Affected parties include pharmacy benefit managers operating in Louisiana, which face substantial new compliance obligations and income restrictions; pharmacies of all types that gain guaranteed minimum reimbursement rates and formal appeal rights for underpayment claims; health benefit plans and insurers that receive mandated disclosure of claims-level pricing data and prohibited revenues and benefit from rebate pass-through and lower overall drug costs; Louisiana's insurance commissioner who gains authority to audit PBM certifications and impose civil penalties up to five thousand dollars per prescription claim for violations; and the state's Division of Administration, which must procure PBM services through reverse auction processes and ensure bidder compliance with the new regulatory standards.
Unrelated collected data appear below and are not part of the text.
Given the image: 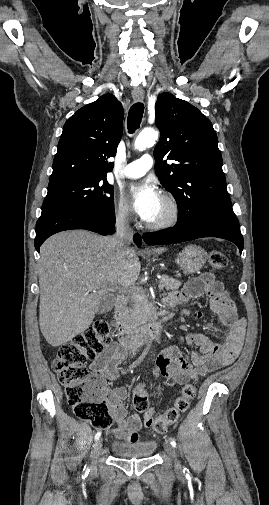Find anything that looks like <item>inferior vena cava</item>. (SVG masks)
<instances>
[{
  "mask_svg": "<svg viewBox=\"0 0 269 505\" xmlns=\"http://www.w3.org/2000/svg\"><path fill=\"white\" fill-rule=\"evenodd\" d=\"M116 237L119 240L120 245L124 247L129 246L133 240V231L125 214H120L117 217Z\"/></svg>",
  "mask_w": 269,
  "mask_h": 505,
  "instance_id": "602c4592",
  "label": "inferior vena cava"
}]
</instances>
The legislation operates within Louisiana's existing insurance regulatory framework under Title 22 of the Louisiana Revised Statutes, specifically the insurance code provisions governing health insurance and unfair or deceptive practices in insurance business. The bill implements compliance requirements effective October 1, 2026, and repeals Section 5 of Act No. 474 of the 2026 Regular Session, modifying prior legislative provisions on this topic. The regulatory structure relies on the commissioner of insurance's existing enforcement authority, enhanced by new civil monetary penalty provisions, and integrates with Louisiana's Medicaid dispensing fee structure as the baseline for reimbursement calculations. The bill addresses constitutional concerns regarding due process by establishing formal appeal mechanisms for pharmacies challenging claim payment errors and requiring transparent written disclosure of fees and revenues in contracts between PBMs and health plans.